Summary
holding that failure to give written notice of a motion hearing is reversible error when it "wrongfully denie the opportunity to submit affidavits, documents or testimony opposing . . . the motion" and thereby causes prejudice to the opposing party
Summary of this case from Loftis v. South Carolina Elec. and Gas Co.Opinion
23568
Heard March 6, 1991.
Decided February 10, 1992.
John P. Freeman, Columbia and Joseph F. Kent, Charleston, for appellant. Lawrence E. Richter, Jr. and Thad H. Vincent, Charleston, for respondent.
Heard March 6, 1991.
Decided Feb. 10, 1992.
This is an appeal from a circuit court order granting summary judgment in favor of respondent George P. Dedes. We reverse and remand.
Respondent moved for summary judgment in his mortgage foreclosure action against appellant Bobby W. Strickland. Respondent's Notice and Motion for Summary Judgment were filed and served on April 13, 1989. The motion was set for hearing before Judge David H. Maring on May 8, 1989. The exact date is controverted, but notice of the hearing was mailed May 3 or 4, 1989.
Counsel for all parties appeared on May 8, 1989. The appellant was not present. At the hearing, appellant's counsel asserted that the notice of the hearing was postage metered on May 3, 1989, postmarked May 4, 1989, and received by him on May 6, 1989. He contended that the Notice of Motion and Motion dated April 13, 1989, did not constitute sufficient notice of the hearing, and that the late notice had deprived him of the opportunity to timely submit opposing affidavits and to have the appellant present. Additionally, appellant's counsel asserted that the record was incomplete since interrogatories propounded April 19, 1989, had not been answered by the respondent.
Counsel for appellant moved for a continuance in order to submit affidavits and to have the appellant present at the hearing. Judge Maring granted a continuance to May 12, 1989, but ruled that appellant was barred from submitting affidavits, other documents or testimony because the time for filing opposing affidavits expired on May 8, 1989.
On May 12, 1989, Judge Maring was unable to hear the motion and rescheduled the hearing for May 29, 1989, before Judge Walter J. Bristow. Judge Maring's rescheduling order dated May 12, 1989, noted the objection of appellant's counsel to the proceeding and apparently relied upon service of the Notice of Motion and Motion dated April 13, 1989, as constituting adequate notice of the motion hearing. Additionally, the order contained a finding that respondent's rights would be materially prejudiced if the appellant were allowed to interpose opposing material.
On May 29, 1989, Judge Bristow conducted the hearing in accordance with Judge Maring's orders and granted summary judgment in favor of respondent. A Motion For New Trial or Amendment of Judgment was filed on behalf of the appellant and denied by Judge Bristow. This appeal followed.

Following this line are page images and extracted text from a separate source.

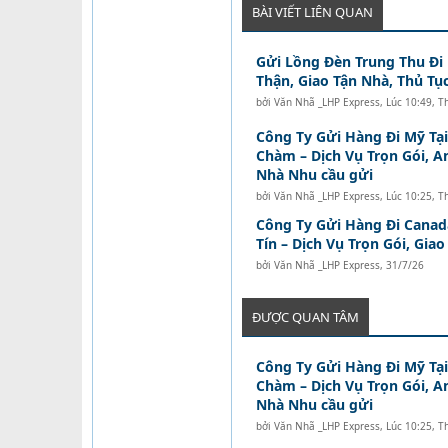
BÀI VIẾT LIÊN QUAN
Gửi Lồng Đèn Trung Thu Đi
Thận, Giao Tận Nhà, Thủ Tục
bởi
Văn Nhã _LHP Express
,
Lúc 10:49, 
Công Ty Gửi Hàng Đi Mỹ Tạ
Chàm – Dịch Vụ Trọn Gói, A
Nhà Nhu cầu gửi
bởi
Văn Nhã _LHP Express
,
Lúc 10:25, T
Công Ty Gửi Hàng Đi Canad
Tín – Dịch Vụ Trọn Gói, Gia
bởi
Văn Nhã _LHP Express
,
31/7/26
ĐƯỢC QUAN TÂM
Công Ty Gửi Hàng Đi Mỹ Tạ
Chàm – Dịch Vụ Trọn Gói, A
Nhà Nhu cầu gửi
bởi
Văn Nhã _LHP Express
,
Lúc 10:25, T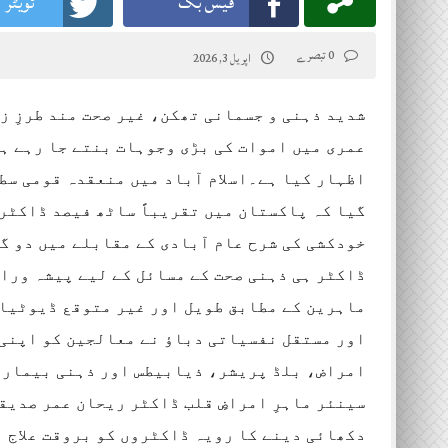
فیس بک
ٹویٹر
0 تبصرے
اپریل 3, 2026
شدید ذہنی و جسمانی تھکن، غیر صحت مند طرزِ 
عمری میں اموات کی بڑی وجوہات بنتے جا رہے ہ
اظہار کیا ہے۔اسلام آباد میں منعقدہ قومی سطح 
گیا کہ پاکستان میں تقریباً ساٹھ فیصد ڈاکٹر
خودکشی کی شرح عام آبادی کے مقابلے میں دو گن
ڈاکٹر ہی ذہنی صحت کے مسائل کے لیے پیشہ ورا
ماہرین کے مطابق طویل اور غیر متوقع ڈیوٹیاں
اور مستقل نفسیاتی دباؤ نے معالجین کو اپنی ہ
امراض، بلڈ پریشر، ذیابیطس اور ذہنی بیماریو
سینئر ماہرِ امراضِ قلب ڈاکٹر ریحان عمر صدیق
دکھائی دینے کا رویہ ڈاکٹروں کو بروقت علاج ا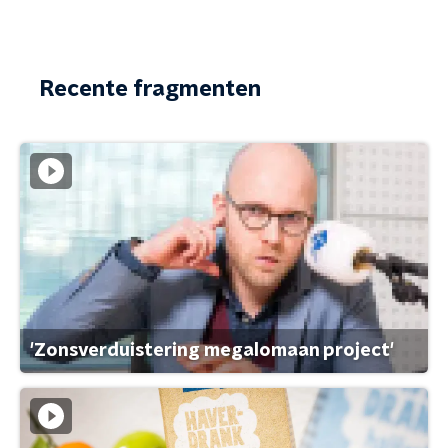
Recente fragmenten
'Zonsverduistering megalomaan project'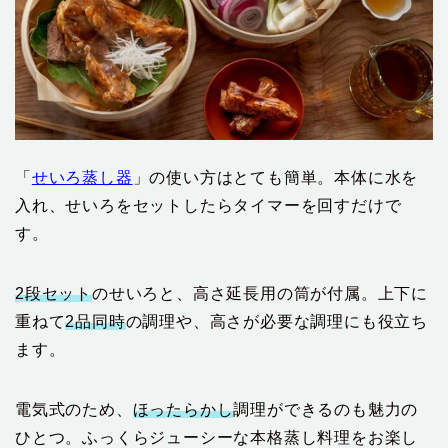
「
せいろ蒸し器
」の使い方はとても簡単。本体に水を
入れ、せいろをセットしたらタイマーを回すだけで
す。
2段セット
のせいろと、高さ延長用の筒が付属。上下に
重ねて
2品同時
の調理や、高さが必要な調理にも役立ち
ます。
電気式のため、
ほったらかし
調理ができるのも魅力の
ひとつ。ふっくらジューシーな本格蒸し料理をお楽し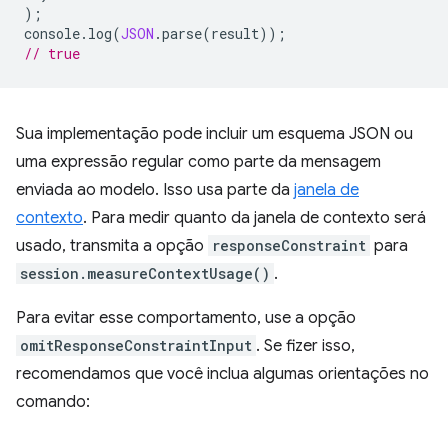
);
console
.
log
(
JSON
.
parse
(
result
));
// true
Sua implementação pode incluir um esquema JSON ou
uma expressão regular como parte da mensagem
enviada ao modelo. Isso usa parte da
janela de
contexto
. Para medir quanto da janela de contexto será
usado, transmita a opção
responseConstraint
para
session.measureContextUsage()
.
Para evitar esse comportamento, use a opção
omitResponseConstraintInput
. Se fizer isso,
recomendamos que você inclua algumas orientações no
comando: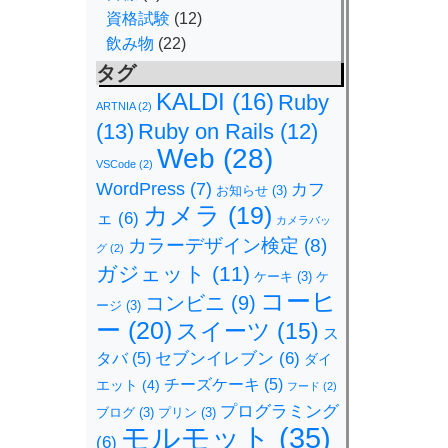
資格試験
(12)
飲み物
(22)
タグ
KALDI
(16)
Ruby
ARTNIA
(2)
(13)
Ruby on Rails
(12)
Web
(28)
VSCode
(2)
WordPress
(7)
カフ
お知らせ
(3)
カメラ
(19)
ェ
(6)
カメラバッ
カラーデザイン検定
(8)
グ
(2)
ガジェット
(11)
ケーキ
(3)
ケ
コーヒ
コンビニ
(9)
ージ
(3)
ー
(20)
スイーツ
(15)
ス
セブンイレブン
(6)
タバ
(5)
ダイ
チーズケーキ
(5)
エット
(4)
フード
(2)
プログラミング
ブログ
(3)
プリン
(3)
モルモット
(35)
(6)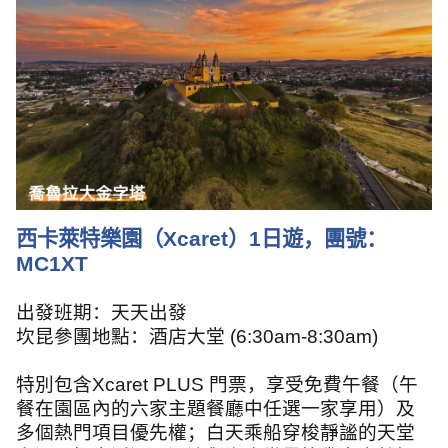
西卡萊特樂園（
Xcaret
）
1
日遊，團號：
MC1XT
出發班期：天天出發
坎昆
參團地點：酒店大堂
(6:30am-8:30am)
特別包含
Xcaret PLUS
門票，享受免費午餐（午
餐在園區內的六家主題餐廳中任選一家享用）及
多個熱門項目優先權；白天乘船穿梭靜謐的天堂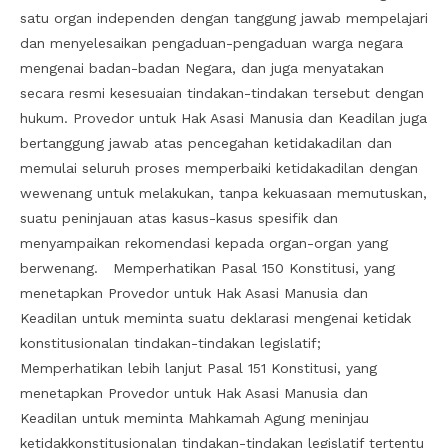
satu organ independen dengan tanggung jawab mempelajari
dan menyelesaikan pengaduan-pengaduan warga negara
mengenai badan-badan Negara, dan juga menyatakan
secara resmi kesesuaian tindakan-tindakan tersebut dengan
hukum. Provedor untuk Hak Asasi Manusia dan Keadilan juga
bertanggung jawab atas pencegahan ketidakadilan dan
memulai seluruh proses memperbaiki ketidakadilan dengan
wewenang untuk melakukan, tanpa kekuasaan memutuskan,
suatu peninjauan atas kasus-kasus spesifik dan
menyampaikan rekomendasi kepada organ-organ yang
berwenang. Memperhatikan Pasal 150 Konstitusi, yang
menetapkan Provedor untuk Hak Asasi Manusia dan
Keadilan untuk meminta suatu deklarasi mengenai ketidak
konstitusionalan tindakan-tindakan legislatif;
Memperhatikan lebih lanjut Pasal 151 Konstitusi, yang
menetapkan Provedor untuk Hak Asasi Manusia dan
Keadilan untuk meminta Mahkamah Agung meninjau
ketidakkonstitusionalan tindakan-tindakan legislatif tertentu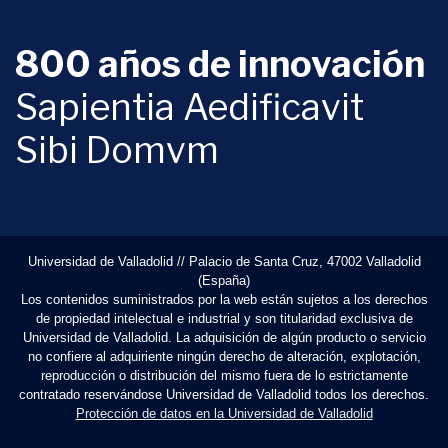
800 años de innovación
Sapientia Aedificavit
Sibi Domvm
Universidad de Valladolid // Palacio de Santa Cruz, 47002 Valladolid
(España)
Los contenidos suministrados por la web están sujetos a los derechos
de propiedad intelectual e industrial y son titularidad exclusiva de
Universidad de Valladolid. La adquisición de algún producto o servicio
no confiere al adquiriente ningún derecho de alteración, explotación,
reproducción o distribución del mismo fuera de lo estrictamente
contratado reservándose Universidad de Valladolid todos los derechos.
Protección de datos en la Universidad de Valladolid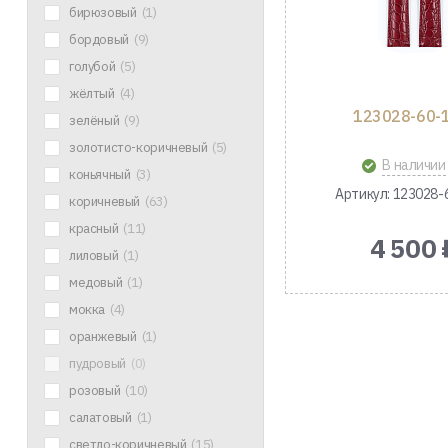
бирюзовый
(1)
бордовый
(9)
голубой
(5)
жёлтый
(4)
123028-60-
зелёный
(9)
золотисто-коричневый
(5)
В наличии
коньячный
(3)
Артикул: 123028-
коричневый
(63)
красный
(11)
4 500 
лиловый
(1)
медовый
(1)
мокка
(4)
оранжевый
(1)
пудровый
(0)
розовый
(10)
салатовый
(1)
светло-коричневый
(15)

Appellant alleges the circuit court erred in barring the submission of affidavits in opposition to the motion for summary judgment and in allowing the summary judgment proceedings to continue despite lack of adequate notice to the appellant. We agree.
Notice requirements and time limitations are governed by the South Carolina Rules of Civil Procedure. Rule 6, SCRCP, provides in pertinent part:
(d) A written motion other than one which may be heard ex parte, and notice of the hearing thereof, shall be served not later than ten days before the time specified for the hearing, unless a different period is fixed by these rules or by an order of the court. When a motion is to be supported by affidavit, the affidavit shall be served with the motion; and except as otherwise provided in Rule 59(c), additional or opposing affidavits may be served not later than two days before the hearing, unless the court permits them to be served at some other time. (Emphasis added.)
(e) Whenever a party has the right or is required to do some act or take some proceedings within a prescribed period after the service of a notice or other paper upon him and the notice or other paper is served upon him by mail or upon a person designated by statute to accept service, five days shall be added to the prescribed period.
Notwithstanding service of the notice and motion dated April 13, 1989, we construe the rule to require that specific notice of the day certain fixed for the hearing must be furnished not later than ten days prior to such hearing unless the exceptions stated in Rule 6(d), SCRCP, apply.
It is undisputed that notice of the hearing scheduled for May 8, 1989, was mailed no earlier than May 3, 1989. Although the motion was not heard until May 29, 1989, Judge Maring's order precluded appellant from submitting opposing material after May 8, 1989, at which time interrogatories propounded April 19, 1989, had not yet been answered and the time for responding had not expired.
We find that the appellant did not receive timely notice of the motion hearing as required by Rule 6(d), SCRCP, that he was wrongfully denied the opportunity to submit affidavits, documents or testimony opposing respondent's motion for summary judgment, and that the rights of the appellant were prejudiced thereby.
Accordingly, the judgment of the circuit court is reversed and the case remanded.
Reversed and remanded.
GREGORY, C.J., and HARWELL, CHANDLER and TOAL, JJ., concur.